Birdsong More and More
by L.A. Davidson

 

reviewed by Pamela Miller Ness

Birdsong More and More, by L.A. Davidson, edited by Vince Tripi, engraving by A.C. Kulik (Northfield, Mass.: Swamp Press, 2003). 20 pages, 7 x 5, letterpress printed, hand-bound and sewn. ISBN 0-934714-31-2. Edition limited to 350 copies. $6.00 plus $2.00 postage from Swamp Press, 15 Warwick Road, Northfield, MA 01360.

 


Birdsong More and More is another handsomely-crafted limited edition volume published by Swamp Press, the first in a Haiku Masters Mini Series produced in collaboration with editor Vince Tripi. Most haiku poets are familiar with L.A. Davidson as a charter member and staunch supporter of the Haiku Society of America and the creator of the frequently-anthologized haiku “beyond/stars beyond/star.” To those of us privileged to know L.A. in person, she’s the quiet voice of reason, care, and grace at Northeast-Metro Regional meetings and a delightful correspondent who sends newsy notes and poems from her frequent journeys to California and Jamaica.
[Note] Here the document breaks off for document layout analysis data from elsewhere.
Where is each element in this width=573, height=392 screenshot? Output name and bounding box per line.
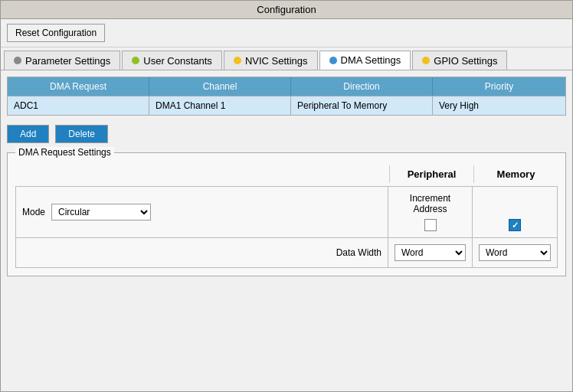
data-width-selects: Byte Half Word Word Byte Half Word Word [388, 238, 557, 267]
toolbar: Reset Configuration [1, 19, 572, 47]
memory-data-width-select[interactable]: Byte Half Word Word [479, 244, 551, 261]
mode-select[interactable]: Circular Normal [51, 204, 151, 220]
peripheral-data-width-select[interactable]: Byte Half Word Word [395, 244, 466, 261]
table-header: DMA Request Channel Direction Priority [8, 77, 565, 96]
title-bar: Configuration [1, 1, 572, 19]
tab-dot-nvic [234, 57, 241, 64]
tab-dot-gpio [422, 57, 430, 64]
settings-top-row: Mode Circular Normal Increment Address [16, 187, 557, 238]
tab-label-nvic: NVIC Settings [245, 55, 308, 67]
tab-nvic-settings[interactable]: NVIC Settings [224, 51, 318, 70]
add-button[interactable]: Add [7, 125, 49, 143]
col-header-channel: Channel [149, 77, 291, 96]
tab-user-constants[interactable]: User Constants [122, 51, 222, 70]
memory-increment-checkbox[interactable] [509, 219, 521, 231]
main-content: DMA Request Channel Direction Priority A… [1, 70, 572, 391]
peripheral-increment-section: Increment Address [388, 187, 473, 237]
peripheral-header: Peripheral [389, 165, 473, 183]
cell-priority: Very High [433, 96, 565, 115]
tab-bar: Parameter Settings User Constants NVIC S… [1, 47, 572, 70]
dma-table: DMA Request Channel Direction Priority A… [7, 77, 566, 116]
cell-channel: DMA1 Channel 1 [149, 96, 291, 115]
tab-dma-settings[interactable]: DMA Settings [319, 51, 411, 70]
tab-parameter-settings[interactable]: Parameter Settings [4, 51, 120, 70]
increment-address-label: Increment Address [395, 193, 466, 214]
action-buttons: Add Delete [7, 125, 566, 143]
main-window: Configuration Reset Configuration Parame… [0, 0, 573, 392]
tab-label-parameter: Parameter Settings [25, 55, 110, 67]
settings-body: Mode Circular Normal Increment Address [15, 186, 558, 268]
peripheral-data-width-section: Byte Half Word Word [388, 238, 473, 267]
settings-group-label: DMA Request Settings [15, 147, 114, 158]
memory-data-width-section: Byte Half Word Word [473, 238, 557, 267]
table-row[interactable]: ADC1 DMA1 Channel 1 Peripheral To Memory… [8, 96, 565, 115]
col-header-dma-request: DMA Request [8, 77, 149, 96]
memory-header: Memory [473, 165, 558, 183]
tab-dot-parameter [14, 57, 21, 64]
reset-configuration-button[interactable]: Reset Configuration [7, 24, 105, 42]
settings-bottom-row: Data Width Byte Half Word Word [16, 238, 557, 267]
increment-address-section: Increment Address Increment Address [388, 187, 557, 237]
col-header-priority: Priority [433, 77, 565, 96]
data-width-label-section: Data Width [16, 238, 388, 267]
col-header-direction: Direction [291, 77, 433, 96]
tab-dot-user-constants [132, 57, 139, 64]
memory-increment-section: Increment Address [473, 187, 557, 237]
data-width-label: Data Width [336, 247, 381, 258]
mode-label: Mode [22, 207, 45, 217]
mode-section: Mode Circular Normal [16, 187, 388, 237]
delete-button[interactable]: Delete [55, 125, 108, 143]
dma-request-settings-group: DMA Request Settings Peripheral Memory M… [7, 152, 566, 276]
tab-gpio-settings[interactable]: GPIO Settings [412, 51, 507, 70]
tab-label-user-constants: User Constants [143, 55, 212, 67]
window-title: Configuration [257, 4, 316, 15]
tab-dot-dma [329, 57, 337, 64]
cell-dma-request: ADC1 [8, 96, 149, 115]
peripheral-increment-checkbox[interactable] [424, 219, 437, 231]
tab-label-dma: DMA Settings [341, 54, 401, 66]
tab-label-gpio: GPIO Settings [434, 55, 497, 67]
cell-direction: Peripheral To Memory [291, 96, 433, 115]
Tripi, however, sees her in yet another light, as he writes in his author note: “L.A. Davidson, in Buddhist terminology, would be described as ‘Bodhichitta’ … a noble or awakened heart.” The book’s design can be seen as a metaphor for the reader’s journey into the world of Davidson’s haiku: a series of square windows opening onto Kulik’s black-and-white engraving. There is a spare and slightly ominous quality to the print: the large tree that dominates the left foreground is bare, possibly dead or dying, with just a few leaves on a lower limb; the mountains are empty; and storm clouds fill the sky. Yet rays of sun radiate from under the clouds and illuminate a river running between the mountains and distant hills. Together the twelve haiku, spaciously printed one to a page, take us on a carefully-crafted journey, beginning with a moonflower that opens at night:

the moonflower
even as it trembles
no longer a bud

We might see the moonflower as an implied metaphor for the poet at the apex of experience and of the life journey, delighting in all the senses:

walking past,
after the fragrance
the linden tree

storing in memory the imagery of each moment:

I would engrave
this bare mountain on my mind
and take it home

The poet has carefully chosen the conditional (“would engrave”) because she wisely knows and accepts that she cannot keep the mountain’s image. Additionally, she has arrived at the quintessential acceptance, forcefully punctuated by two periods, that moments in nature are just that:

above the harbor
an autumn moon tonight.
just that.

Just as the rays of sunshine emerge from the storm clouds in Kulik’s engraving, so too Davidson’s final haiku promises something beyond aloneness and acceptance:

sitting quietly
in a mountain clearing
bird song more and more

Through twelve haiku, we have shared a journey into the universal with a wise and gracious master of haiku.